# primates not on the dwa



## ryanr1987 (Mar 7, 2009)

Me and my OH are looking into primates and just wandering which ones are not no the dwa list. it's something we may consider in a year or two so just want to look into which species we like


----------



## Talk To The Animals (Jan 10, 2008)

From The Sun, earlier this year, it is possible to own marmoset, tamarin and squirrel monkey without a licence.

This may or may not be accurate!!


----------



## stubeanz (Mar 28, 2007)

yup all marmoset species, all tamarin species, squirrel monkeys and woolly lemurs and gentle lemurs (although good luck finding them lol)
stu


----------



## ryanr1987 (Mar 7, 2009)

thanks  i take it they come at a very high price?


----------



## noble1 (Jul 10, 2008)

atleast 3000 for a pair of geoffreys marmosets and i think the other one is a cotton cheeked maybe rong though


----------



## naja-naja (Aug 26, 2009)

the 'beginner' one would be the common marmoset, the other common ones are the geffreys and pencillatas, tamarins are the cotton-topped and a few others.


----------



## ryanr1987 (Mar 7, 2009)

naja-naja said:


> the 'beginner' one would be the common marmoset, the other common ones are the geffreys and pencillatas, tamarins are the cotton-topped and a few others.


 i have really taken a liken to the squirrel monkey what are they like for beginners? going to do as much research as possible


----------



## Spuddy (Aug 24, 2009)

ryanr1987 said:


> i have really taken a liken to the squirrel monkey what are they like for beginners? going to do as much research as possible


 
squirrel monkeys are awesome.

although if i could have any, id get a capuchin. before i knew its name ages ago i used to refer to it as the "jim carrey monkey" lmao, from the Ace Ventura movies.


----------



## ryanr1987 (Mar 7, 2009)

Spuddy said:


> squirrel monkeys are awesome.
> 
> although if i could have any, id get a capuchin. before i knew its name ages ago i used to refer to it as the "jim carrey monkey" lmao, from the Ace Ventura movies.


 there really awsome aswell i always though they needed a license


----------



## stubeanz (Mar 28, 2007)

Spuddy said:


> squirrel monkeys are awesome.
> 
> although if i could have any, id get a capuchin. before i knew its name ages ago i used to refer to it as the "jim carrey monkey" lmao, from the Ace Ventura movies.

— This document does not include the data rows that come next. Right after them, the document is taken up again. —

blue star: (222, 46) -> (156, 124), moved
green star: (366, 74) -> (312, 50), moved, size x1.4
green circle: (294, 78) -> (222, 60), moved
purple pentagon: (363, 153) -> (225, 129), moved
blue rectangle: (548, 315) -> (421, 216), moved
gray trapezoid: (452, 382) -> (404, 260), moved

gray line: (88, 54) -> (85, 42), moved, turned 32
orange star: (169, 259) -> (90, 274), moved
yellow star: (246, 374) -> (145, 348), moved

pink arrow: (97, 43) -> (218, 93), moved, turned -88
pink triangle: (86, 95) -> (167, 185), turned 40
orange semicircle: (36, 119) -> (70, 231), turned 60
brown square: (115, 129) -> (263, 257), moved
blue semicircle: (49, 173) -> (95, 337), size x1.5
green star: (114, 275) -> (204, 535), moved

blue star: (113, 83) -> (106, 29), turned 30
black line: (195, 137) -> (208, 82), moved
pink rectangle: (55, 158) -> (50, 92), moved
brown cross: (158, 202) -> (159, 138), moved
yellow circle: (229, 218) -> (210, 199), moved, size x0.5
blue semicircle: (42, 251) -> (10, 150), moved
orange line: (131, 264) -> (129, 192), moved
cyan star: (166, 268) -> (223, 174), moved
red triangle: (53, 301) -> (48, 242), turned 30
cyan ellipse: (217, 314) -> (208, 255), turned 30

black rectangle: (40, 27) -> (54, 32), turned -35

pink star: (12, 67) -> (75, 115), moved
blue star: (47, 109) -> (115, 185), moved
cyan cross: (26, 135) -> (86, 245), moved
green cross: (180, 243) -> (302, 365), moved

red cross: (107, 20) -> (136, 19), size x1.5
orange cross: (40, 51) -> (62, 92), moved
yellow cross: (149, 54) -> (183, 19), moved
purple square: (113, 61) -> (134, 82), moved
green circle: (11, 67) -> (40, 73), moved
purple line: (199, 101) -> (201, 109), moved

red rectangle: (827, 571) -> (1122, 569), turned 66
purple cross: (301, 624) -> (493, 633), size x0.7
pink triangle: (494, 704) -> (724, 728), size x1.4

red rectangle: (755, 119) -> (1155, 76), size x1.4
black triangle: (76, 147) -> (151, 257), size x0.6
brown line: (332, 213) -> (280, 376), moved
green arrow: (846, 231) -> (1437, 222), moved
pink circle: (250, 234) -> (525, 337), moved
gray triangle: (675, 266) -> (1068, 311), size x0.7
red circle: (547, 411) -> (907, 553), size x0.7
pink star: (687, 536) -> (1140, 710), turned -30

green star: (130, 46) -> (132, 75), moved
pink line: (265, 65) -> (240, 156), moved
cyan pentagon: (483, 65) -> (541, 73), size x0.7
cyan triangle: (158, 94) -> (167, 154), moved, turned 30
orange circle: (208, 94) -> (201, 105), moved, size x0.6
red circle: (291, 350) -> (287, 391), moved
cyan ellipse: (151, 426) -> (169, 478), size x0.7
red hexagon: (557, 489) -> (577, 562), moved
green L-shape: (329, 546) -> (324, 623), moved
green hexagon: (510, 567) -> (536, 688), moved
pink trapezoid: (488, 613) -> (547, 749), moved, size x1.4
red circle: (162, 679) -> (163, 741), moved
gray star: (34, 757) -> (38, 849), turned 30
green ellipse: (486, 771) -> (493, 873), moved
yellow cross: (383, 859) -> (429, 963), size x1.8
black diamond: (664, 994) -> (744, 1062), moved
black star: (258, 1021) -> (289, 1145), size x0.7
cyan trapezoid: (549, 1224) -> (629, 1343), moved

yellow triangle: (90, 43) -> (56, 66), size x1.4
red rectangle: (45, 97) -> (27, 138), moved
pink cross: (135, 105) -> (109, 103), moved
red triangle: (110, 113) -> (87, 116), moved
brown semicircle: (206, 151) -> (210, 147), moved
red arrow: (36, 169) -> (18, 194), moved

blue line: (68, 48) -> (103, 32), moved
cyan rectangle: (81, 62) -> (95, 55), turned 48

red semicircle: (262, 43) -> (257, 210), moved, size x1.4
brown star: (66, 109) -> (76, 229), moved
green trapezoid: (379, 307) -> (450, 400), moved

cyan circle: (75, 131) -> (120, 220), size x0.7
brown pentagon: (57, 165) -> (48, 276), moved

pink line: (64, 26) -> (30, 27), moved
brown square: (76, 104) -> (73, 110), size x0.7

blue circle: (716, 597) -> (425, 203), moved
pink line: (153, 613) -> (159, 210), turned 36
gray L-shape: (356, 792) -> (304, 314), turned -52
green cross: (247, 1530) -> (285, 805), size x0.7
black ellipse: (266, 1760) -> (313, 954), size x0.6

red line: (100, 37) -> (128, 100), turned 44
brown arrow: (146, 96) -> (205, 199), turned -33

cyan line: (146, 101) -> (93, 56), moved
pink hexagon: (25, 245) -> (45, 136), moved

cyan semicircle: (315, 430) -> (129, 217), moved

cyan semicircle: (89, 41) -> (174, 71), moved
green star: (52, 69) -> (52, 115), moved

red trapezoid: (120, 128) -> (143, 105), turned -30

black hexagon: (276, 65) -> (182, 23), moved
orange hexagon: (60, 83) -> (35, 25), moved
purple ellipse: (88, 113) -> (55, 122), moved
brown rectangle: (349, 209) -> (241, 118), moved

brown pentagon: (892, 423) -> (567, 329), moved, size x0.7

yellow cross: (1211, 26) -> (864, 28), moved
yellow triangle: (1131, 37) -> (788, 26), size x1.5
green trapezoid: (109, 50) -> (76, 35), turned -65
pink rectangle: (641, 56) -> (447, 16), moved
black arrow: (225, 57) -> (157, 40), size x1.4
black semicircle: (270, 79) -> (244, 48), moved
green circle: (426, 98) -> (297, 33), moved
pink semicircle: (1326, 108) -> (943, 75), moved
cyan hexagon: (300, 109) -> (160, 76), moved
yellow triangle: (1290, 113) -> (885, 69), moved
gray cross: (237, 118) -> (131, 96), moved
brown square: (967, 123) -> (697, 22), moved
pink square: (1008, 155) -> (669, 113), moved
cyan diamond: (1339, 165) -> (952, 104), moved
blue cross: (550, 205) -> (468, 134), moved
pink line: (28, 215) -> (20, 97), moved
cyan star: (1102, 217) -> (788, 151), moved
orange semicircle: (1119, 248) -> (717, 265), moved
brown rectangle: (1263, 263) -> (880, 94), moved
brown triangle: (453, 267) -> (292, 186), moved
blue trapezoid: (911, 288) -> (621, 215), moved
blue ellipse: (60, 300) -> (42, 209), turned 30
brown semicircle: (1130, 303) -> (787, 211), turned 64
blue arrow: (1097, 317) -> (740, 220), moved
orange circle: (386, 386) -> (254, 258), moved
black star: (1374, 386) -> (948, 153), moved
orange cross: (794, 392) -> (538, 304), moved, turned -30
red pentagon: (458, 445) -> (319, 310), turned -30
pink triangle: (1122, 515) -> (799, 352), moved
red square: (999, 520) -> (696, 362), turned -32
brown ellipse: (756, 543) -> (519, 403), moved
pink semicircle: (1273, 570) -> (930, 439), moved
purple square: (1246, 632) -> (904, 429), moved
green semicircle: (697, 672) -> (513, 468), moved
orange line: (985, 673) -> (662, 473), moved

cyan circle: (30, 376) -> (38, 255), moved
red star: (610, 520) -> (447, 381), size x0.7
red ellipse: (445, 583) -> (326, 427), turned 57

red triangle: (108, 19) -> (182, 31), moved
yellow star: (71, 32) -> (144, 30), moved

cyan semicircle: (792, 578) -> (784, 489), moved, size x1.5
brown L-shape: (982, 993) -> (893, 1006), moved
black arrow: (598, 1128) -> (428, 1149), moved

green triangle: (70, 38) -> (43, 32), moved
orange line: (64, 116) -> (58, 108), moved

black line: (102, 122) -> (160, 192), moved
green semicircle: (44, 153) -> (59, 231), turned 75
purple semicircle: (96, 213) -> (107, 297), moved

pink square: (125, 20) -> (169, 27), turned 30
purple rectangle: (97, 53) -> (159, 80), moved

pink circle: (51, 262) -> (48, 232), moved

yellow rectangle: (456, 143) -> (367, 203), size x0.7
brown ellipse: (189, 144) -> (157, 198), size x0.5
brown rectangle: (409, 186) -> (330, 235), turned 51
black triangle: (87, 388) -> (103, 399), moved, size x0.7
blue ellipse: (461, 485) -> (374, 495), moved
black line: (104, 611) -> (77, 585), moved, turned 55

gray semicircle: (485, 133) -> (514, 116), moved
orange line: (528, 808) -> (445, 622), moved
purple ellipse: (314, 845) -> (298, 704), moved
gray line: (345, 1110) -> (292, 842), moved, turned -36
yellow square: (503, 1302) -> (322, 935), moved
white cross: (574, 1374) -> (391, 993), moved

 not if you want a face at the end of the day lol
yup primates are pretty expensive but the price is nothing to what they will cost to make the set-up and diet etc.
i was refering to gentle and wooly lemurs being hard to find as ive never seen any for sale although thats not to say any are in the uk but if they were id guess they would be considerably more than squirrel monkeys which are relatively easy to come by and go for £6000+ a pair:gasp:
stu


----------